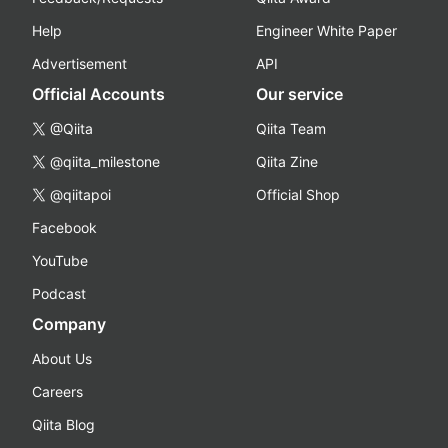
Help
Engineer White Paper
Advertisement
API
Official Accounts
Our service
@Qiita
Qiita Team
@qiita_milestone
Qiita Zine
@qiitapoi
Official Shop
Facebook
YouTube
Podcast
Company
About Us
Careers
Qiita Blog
---
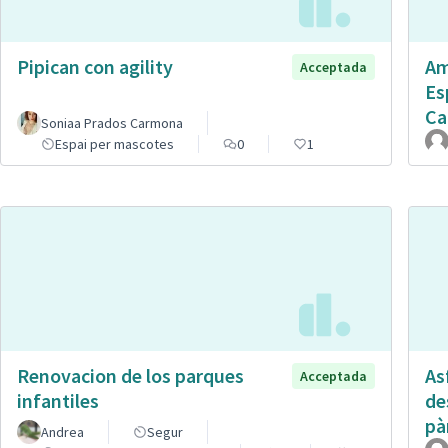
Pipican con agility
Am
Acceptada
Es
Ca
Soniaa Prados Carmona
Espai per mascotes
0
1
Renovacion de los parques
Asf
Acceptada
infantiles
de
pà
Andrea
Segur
--
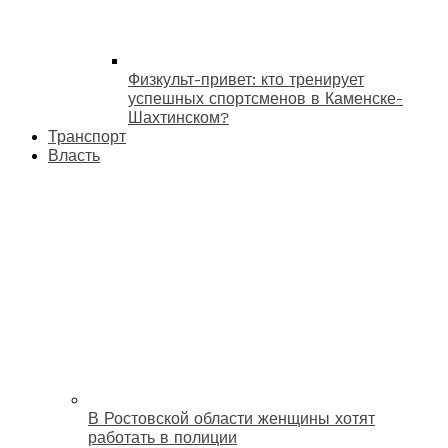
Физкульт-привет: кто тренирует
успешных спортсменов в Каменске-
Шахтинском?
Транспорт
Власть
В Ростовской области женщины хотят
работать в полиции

▶ _Exercise directions_
In the listing above, find the line with "Физкульт-привет: кто тренирует" and the line with "работать в полиции", then print exactly those two lines and every line between them, and nothing more.

▶ _Exercise solution_
Физкульт-привет: кто тренирует
успешных спортсменов в Каменске-
Шахтинском?
Транспорт
Власть
В Ростовской области женщины хотят
работать в полиции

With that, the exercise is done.